#### Activity
Each line of the data below that holds the word "Ukrainian" is to be reported in full.

#### Raw data
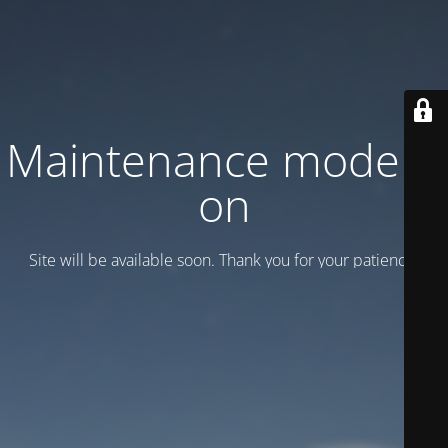
Maintenance mode is
on
Site will be available soon. Thank you for your patience!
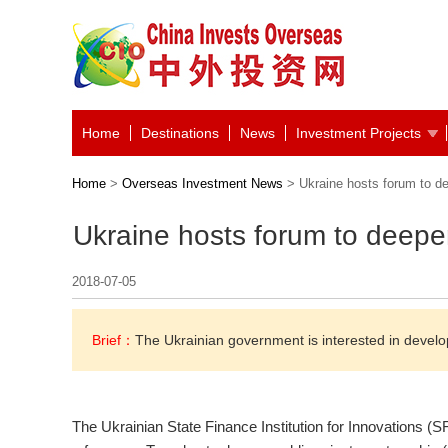
Home
Destinations
News
Investment Projects
Home
>
Overseas Investment News
> Ukraine hosts forum to d
Ukraine hosts forum to deepe
2018-07-05
Brief：
The Ukrainian government is interested in develo
The Ukrainian State Finance Institution for Innovations (S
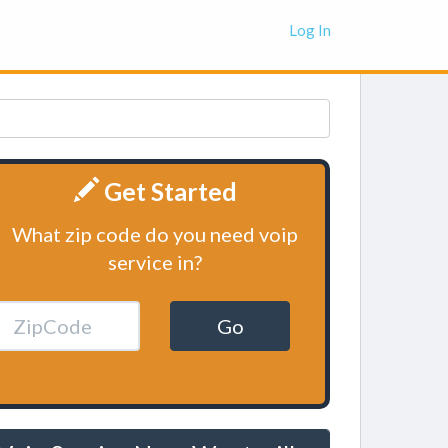
Log In
Get Started
What zip code do you need voip
service in?
Go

#### Answer space
The Ukrainian government is interested in develo
The Ukrainian State Finance Institution for Innovations (S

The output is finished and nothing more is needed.